We inherited a dozen chooks with a couple of roosters at the edge of the native bush. The lovely, rare, amazing native hawk came to check often if there was a suitable lunch for him on our yard, or anywhere in the village, actually. The chooks were mixed breed, banthams and japanese ones, all of them small, but in the long grass, bushes, under the big trees by their spacious chook house they were safe. The boys warned them if anything was up, and in no danger they still decided to be frightened at least three times a day. Some of them were so tame that my little two year old fairy could walk with them in her arms. We whitewashed the chook house, cleared it up flawlessly for them. We had chicks but one way or another most of them always got lost despite of our efforts. At the edge of the native forest you don’t only get the hawk, the neighbour’s roaming dogs, idle cats, stoats, possums, get them under the most devoted care. And we were devoted, only not for safety, we were devoted for their happiness. They never again were shut in for the afternoon. They slept on the trees and under the bushes, returning to feed to the house when we remembered to feed them. There’s no need by the forest to feed.

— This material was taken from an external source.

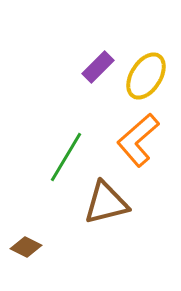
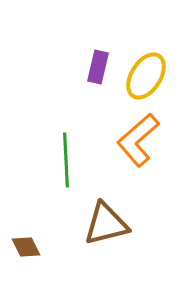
purple rectangle: rotated 32 degrees counterclockwise
green line: moved 3 px down; rotated 34 degrees counterclockwise
brown triangle: moved 21 px down
brown diamond: rotated 36 degrees clockwise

We managed to raise an extra rooster somehow and next spring the fights began. When one of the guys were beaten senseless, we nursed him back to life then decided to get rid of two of the three roosters, choosing carefully the one that had the freshest genetics for our ladies. We, despite of excellent hungarian rooster-paprikash recipes, and full consciousness of the fragility of the native flora, still considered the two dependent lives first and let the boys go and try their luck in the wilderness.

Soon it was evident, that the remaining rooster wasn’t up to the task. A hawk took a chook a day, and in a couple of weeks they were all gone.